Here is a non-exhaustive list of Korean talent that have worked both in Korea and in the States!
“Minari” was on fire this whole awards season in the U.S. and for good reason. It’s a moving American film about a family of South Korean immigrants who move to a rural area and try to earn income by growing and selling produce.
Youn Yuh Jung, in particular, has been stealing hearts in the States, first with her scene-stealing portrayal of the not-your-average-grandma grandma, then as her sassy self while she was going around accepting awards (first Korean actress to win a SAG, a BAFTA, and an Oscar!) and swooning over Brad Pitt. It’s impossible to not love this national treasure, so if you’re craving for more of her natural greatness, check out “Youn’s Kitchen,” which has two seasons, or this year’s “Youn’s Stay.” If you’re interested in her works, then be sure to check out “Never Twice.” This is a 2019-2020 drama about an inn that houses people looking for a safe haven and follows them as they build their various relationships.
Watch the first episode of “Never Twice”:
Watch the second season of “Youn’s Kitchen”:
Also in “Minari” is Han Yeri, who plays Monica Yi, a woman who needed to find the balance between supporting her husband’s dreams and putting her children’s wellbeing first. You can also see Han Yeri in “My Unfamiliar Family,” another similarly family-themed drama from 2020 that takes a poignant look at the deconstruction and rebuilding of a family unit.

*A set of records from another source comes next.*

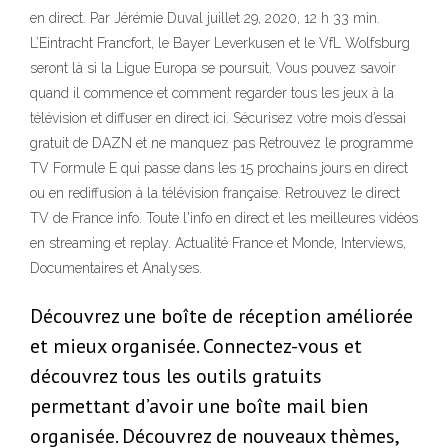
en direct. Par Jérémie Duval juillet 29, 2020, 12 h 33 min.
L’Eintracht Francfort, le Bayer Leverkusen et le VfL Wolfsburg
seront là si la Ligue Europa se poursuit. Vous pouvez savoir
quand il commence et comment regarder tous les jeux à la
télévision et diffuser en direct ici. Sécurisez votre mois d’essai
gratuit de DAZN et ne manquez pas Retrouvez le programme
TV Formule E qui passe dans les 15 prochains jours en direct
ou en rediffusion à la télévision française. Retrouvez le direct
TV de France info. Toute l'info en direct et les meilleures vidéos
en streaming et replay. Actualité France et Monde, Interviews,
Documentaires et Analyses.
Découvrez une boîte de réception améliorée
et mieux organisée. Connectez-vous et
découvrez tous les outils gratuits
permettant d’avoir une boîte mail bien
organisée. Découvrez de nouveaux thèmes,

Watch the first episode of “My Unfamiliar Family” here:
And guess what? Steven Yeun, of “The Walking Dead” fame and patriarch of the Yi family in “Minari,” has been in a Korean film too! He starred alongside Yoo Ah In and Jeon Jong Seo in “Burning,” a 2018 psychological thriller that was the first South Korean film to ever make it to the final nine-film shortlist at the Academy Awards.
Watch “Burning” here:
Before “Minari” flooded American social media, another little film titled “Parasite” managed a similar feat the year prior. Other than sweeping all kinds of awards everywhere, they also made history by being the first non-English film to win the Oscar for Best Picture and the first Korean film to win a Golden Globe, as well as a SAG award for Outstanding Performance by a Cast in a Motion Picture.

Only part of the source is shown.